Most customers think that if they call often enough that the builder will move them to the front of the line but the opposite often happens.
The following is a common scenario and often happens many times a week. Someone comes in with a small job on Monday morning that may only take 30 minutes of time to do the job. We are up to our armpits in work and have many jobs committed to be completed before closing on Friday. We tell the customer if he will leave the item with us we should be able to work it into the schedule and complete it by closing on Friday. We give him an estimate and tell him we will call him as soon as we get it done. The customer has a few related question and a few non-related questions about his job.
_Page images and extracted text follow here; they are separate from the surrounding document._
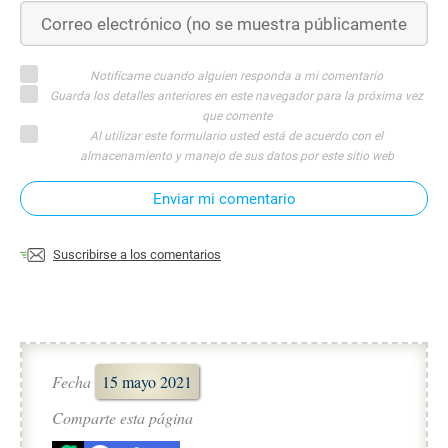
Notifícame cuando alguien responda a mi comentario
Guarda los detalles anteriores en este navegador para la próxima vez
que comente
Al utilizar este formulario usted está de acuerdo con el
almacenamiento y manejo de sus datos por este sitio web
Enviar mi comentario
Suscribirse a los comentarios
Fecha
15 mayo 2021
Comparte esta página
It took about 10 to 15 minutes to service the customer at this point.
Tuesday morning the customer calls and wants a progress report on his job at this point. We tell him we still have many jobs ahead of him and have not started on it and we will call him as soon as we get it done. "While he has us on the phone" he has some more questions. We really need to get back to work or we are not going to be able to get everything done by the times promised, but we try to be courteous and we take the time and answer his questions. This call wastes another 10 to 15 minutes.
By Thursday the customer is getting worried that we are not going to get his job done by closing on Friday. He calls again Thursday afternoon using the excuse that he has been gone or his new phone has been acting up and may have missed our call. We go over most of the same stuff that we have previously gone over. Another 10 to 15 minutes is wasted. Our schedule is still tight because we have had too many unnecessary phone calls similar to his so we come in early the next morning so that we have time to do his job. We get his job done before 5 pm and call him. He arrives, and we bill him at the standard shop rate for the 30 minutes it took to do his job.
The customer is happy with the work and the price we charged but I wish I had not taken on the job. I charged the customer for 30 minutes at shop rate. I lost over 30 minutes of my time taking unnecessary phone calls which I needed to be used to complete jobs I was working on plus I had to pay overtime to one of my guys to get his job completed by the promised time. I would have made more money and had a lot less stress if I told him to pick up his item and take it somewhere else when he called Tuesday morning for a status report.
Customers like the one described above are what keeps most engine builders and related service type businesses from meeting their projected completion dates.
Again we welcome your calls but be considerate of the time we take and what it cost us to stop the job we are working on and answer the call. I have never had to leave a message for Eddie to call me back. He knows when our name pops up on his caller ID, I am going to be concise, to the point and the call will not waste his time but will make him money.